# Setting up a website



## kalgra (May 29, 2016)

So first off I hope this is the proper location for this post. I am not an aspiring professional just an enthusiast but am tired of Photobucket and would like to set up a website for storing/sharing some of my work. 

What sites or services do some of you recommend. Id like something that allows me to have a little creative freedom with the design and layout but dosnt require me to be a web designer or anything.  I assume there must be services out there such as this?

Some have suggested Facebook to me for this but I dont have a Facebook account and dont intend to. However if some of you feel Facebook is the best or at least a very good route to go I would love to hear you input on why.

Thanks!


----------



## JustBen (May 29, 2016)

When i created my website i tried smugmug and zenfolio and finally decided for zenfolio. I could work better with their system. Both use presets for websites that can be customized completely, which makes it relatively easy to adjust the site to your needs. You still have to spend a few hours to figure it out, but it's far easier than learning html and stuff.
Maybe give it a try!


----------



## kalgra (May 29, 2016)

Thanks for your reply! I'll give it a look.


----------



## dennybeall (May 30, 2016)

If you have the Adobe Lightroom/Photoshop deal they have a new thing called Adobe Portfolio that gives you a free website and they have half a dozen layouts designed for photos. You can keep a website name that you already have also. Good way for them to keep you using the deal.
You can't use Internet Explorer to work on it though. You have to use Firefox or a couple of others.


----------



## kalgra (May 30, 2016)

dennybeall said:


> If you have the Adobe Lightroom/Photoshop deal they have a new thing called Adobe Portfolio that gives you a free website and they have half a dozen layouts designed for photos. You can keep a website name that you already have also. Good way for them to keep you using the deal.
> You can't use Internet Explorer to work on it though. You have to use Firefox or a couple of others.
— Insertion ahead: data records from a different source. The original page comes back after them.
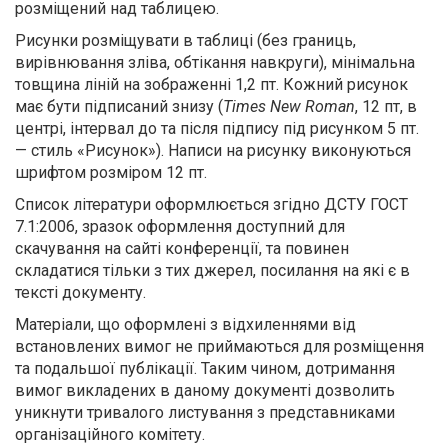
розміщений над таблицею
.
Рисунки розміщувати в таблиці (без границь,
вирівнювання зліва, обтікання навкруги), мінімальна
товщина ліній
на
зображенні
1,2 пт. Кожний рисунок
має бути підписаний знизу (
Times New Roman
, 12 пт, в
центрі, інтервал до та після підпису під рисунком 5 пт.
— стиль «Рисунок»)
. Написи на рисунку виконуються
шрифтом розміром 12 пт.
Список літератури оформлюється згідно ДСТУ ГОСТ
7.1:2006, зразок оформлення доступний для
скачування на сайті конференції, та повинен
складатися тільки з тих джерел, посилання на які є в
тексті документу.
Матеріали, що оформлені з відхиленнями від
встановлених вимог не приймаються для розміщення
та подальшої публікації. Таким чином, дотримання
вимог викладених в даному документі дозволить
уникнути тривалого листування з представниками
організаційного комітету.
I did not know that but yes I do have that adobe package I will check that out. Thanks!


----------



## smoke665 (May 30, 2016)

I've used Word Press for a travel blog. Worked for what I wanted.


----------



## tida19 (Jun 18, 2016)

I use wordpress for my blogs and portfolios. And Zenfolio for client access and proof and stuff. If you aren't familiar with wordpress. Zenfolio does the job for everything actually quite all right. 

I also moved from SmugMug to zenfolio.


----------



## randymckown (Sep 2, 2016)

Wordpress ... You can do a lot with a very small learning curve and then if you choose to learn more you can grow your site to include even more features.


----------



## PersistentNomad (Sep 2, 2016)

I have built a few websites with Wix, and I love their numerous options for gallery displays. You can make some that are really unique and don't look like every other portfolio site. Plus it's super easy to use.


----------



## JennaLeighWeddings (Sep 2, 2016)

Do you have a budget? Some website programs charge monthly, others charge a one-time fee.


----------